Frederick broke the kiss just long enough to snarl against her lips: "Stay down."

He spun, stake raised.

Morgana reached him first—claws slashing. He drove the silver deep into her chest. She convulsed—wings thrashing—then crumbled to ash and bone.

Seraphina alone remained.

The red-haired bride hovered, wings spread, body glistening, eyes blazing with hate and hunger.

"You think this ends with them?" she hissed. "Nicolas will have her. He'll fuck the Valerious line out of her one way or another."

Elizabeth pushed to her feet beside Frederick—swords reclaimed, dripping.

"Then tell him to come himself," she spat. "I'm done with his whores."

Seraphina's smile was all fangs.

"Dawn is coming," Frederick said quietly. "You won't survive it."

Lightning flashed—silhouetting her naked form against the storm.

She looked at Elizabeth one last time—almost pitying.

"Enjoy your hunter while he lasts, little virgin. The wolf inside him will want what's his soon enough."

Then she launched skyward—wings beating once, twice—vanishing into the clouds as the first pale streak of dawn bled along the eastern ridge.
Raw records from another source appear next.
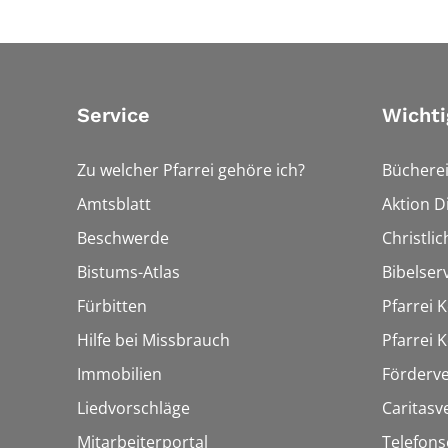
Service
Wichti
Zu welcher Pfarrei gehöre ich?
Bücherei
Amtsblatt
Aktion Di
Beschwerde
Christli
Bistums-Atlas
Bibelser
Fürbitten
Pfarrei K
Hilfe bei Missbrauch
Pfarrei K
Immobilien
Förderve
Liedvorschläge
Caritasv
Mitarbeiterportal
Telefons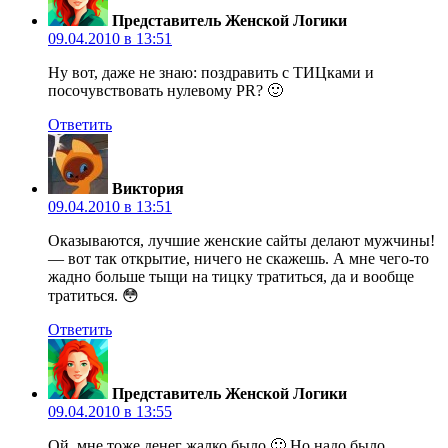
Представитель Женской Логики
09.04.2010 в 13:51
Ну вот, даже не знаю: поздравить с ТИЦками и
посочувствовать нулевому PR? 🙂
Ответить
Виктория
09.04.2010 в 13:51
Оказываются, лучшие женские сайты делают мужчины!
— вот так открытие, ничего не скажешь. А мне чего-то
жадно больше тыщи на тицку тратиться, да и вообще
тратиться. 😳
Ответить
Представитель Женской Логики
09.04.2010 в 13:55
Ой, мне тоже денег жалко было 🙂 Но надо было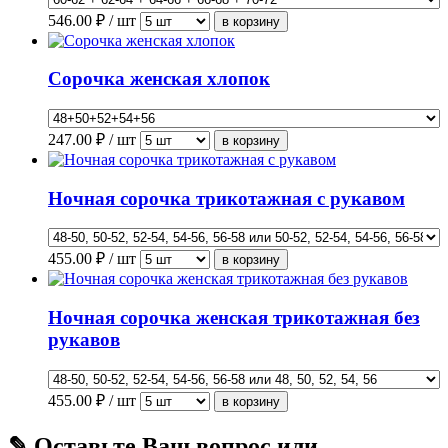
546.00
₽ / шт
Сорочка женская хлопок
247.00
₽ / шт
Ночная сорочка трикотажная с рукавом
455.00
₽ / шт
Ночная сорочка женская трикотажная без
рукавов
455.00
₽ / шт
✎ Оставьте Ваш вопрос или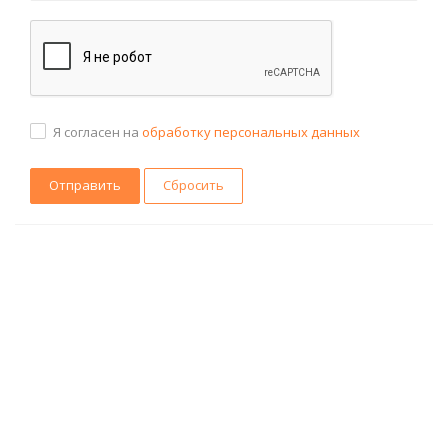
Я согласен на
обработку персональных данных
Сбросить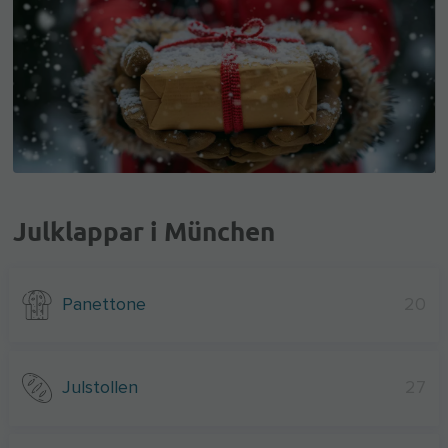
Julklappar i München
Panettone
20
Julstollen
27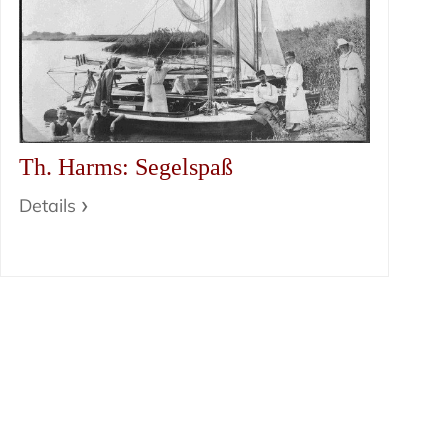
Th. Harms: Segelspaß
Details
Scene 5: Aftermath in the Mud

Silence fell—broken only by rain and distant thunder retreating.

The surviving villagers crept from hiding, staring at the ash piles, at the blood-soaked mud, at the two figures leaning against the palisade.

Frederick turned to Elizabeth.

She was shaking—not from cold.

Blood still trickled from the claw marks on his back; her own arm bled steadily. But neither moved to bind the wounds.

He reached out—slowly—brushing wet hair from her face.

"You're hurt," he said.

"So are you."

Their eyes locked.

She stepped into him—slow this time, deliberate. Her hands slid up his torn shirt, fingers tracing the fresh gouges. He hissed.

"Good," she whispered. "Pain means we're still alive."

Then she kissed him again—slower, deeper. No desperation now. Just hunger.

His arms came around her—careful of her injured arm—pulling her flush against him. She felt every inch of his arousal pressing into her belly; she rocked subtly, grinding once, earning a low groan from his throat.

When they finally parted—both breathing hard—dawn light touched the square.

Villagers watched in stunned silence.

Elizabeth straightened her spine, chin lifting.

"Let them stare," she said softly, only for him.

Frederick's mouth curved—just a hint.

"Let them."

He offered his hand.

She took it.

Together they walked back toward the keep—bloodied, soaked, alive.

And burning.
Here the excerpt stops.